Ini life crisis kedua. Bukan perkara mencari gelora. Bukan tentang hidup mau jadi apa. Itu sudah reda. Sepertinya sudah reda. Ini perkara aku ini manusia apa, manusia yang mau membawa hidup ke depannya dengan cara apa. Mau bertahan hidup dengan apa. Melepaskan diri dari keinginan dunia, mengerucutkannya menjadi kebutuhan negeri fana. Hah, dramatis.
Pertama-tama, keinginan untuk mencukupi kebutuhan diri sendiri dengan keringat sendiri, mengingat umur sudah hampir menginjak 20 tahun dalam kurang dari 3 bulan pula. Mulai malu akan mengemis akan lembaran-lembaran merah, biru, hijau yang ada di tabungan orang tua. Mereka saja bisa menyimpan harta untuk menyekolahkanku sedemikian rupa, mengapa aku yang notabenenya masih tinggal bersama, tidak mampu menyimpan apa yang sebenarnya pun juga masih milik mereka?
Pilihan datang silih berganti. Namun, selimut ketakutan selalu menutupi dan ego tinggi masih susah diperangi. Ini menyoal tentang harga diri. Padahal, di mata sang ilahi, semua simetri. Manusia dan perangai tidak bisa dicerai.

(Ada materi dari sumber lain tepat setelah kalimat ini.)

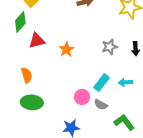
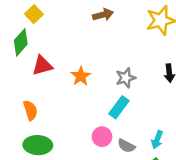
gray star: (110, 47) -> (126, 78), moved
cyan arrow: (125, 82) -> (157, 140), moved, turned -64
cyan rectangle: (101, 83) -> (119, 107), moved

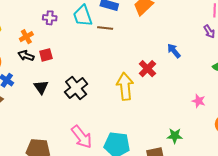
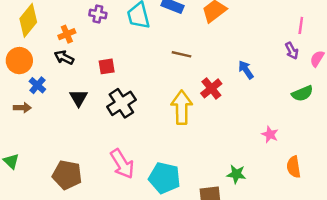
brown line: (105, 28) -> (182, 54), moved
red square: (46, 55) -> (107, 66), moved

Kembali melihat keadaan. Bersyukur dengan adanya kawan. Saran darinya selalu menenangkan. Mengembalikan kesadaran yang seman. Terima kasih, taulan.
Ditambah kecilnya kota yang sekarang aku tinggali, membuatku ingin lari, mencari sisi luar yang tak ada terminasi, membuatku meminta kepada sang Maha Pemberi, untuk keluarkan aku dari sini, bawa aku ke dunia yang menyepakati ilusi.
P.S.
Kalo galau kok jadi begini. Galaunya sekarang menyoal kehidupan, dewasa belum ya? Belum, masih berantem sama ibunda perihal telat mandi.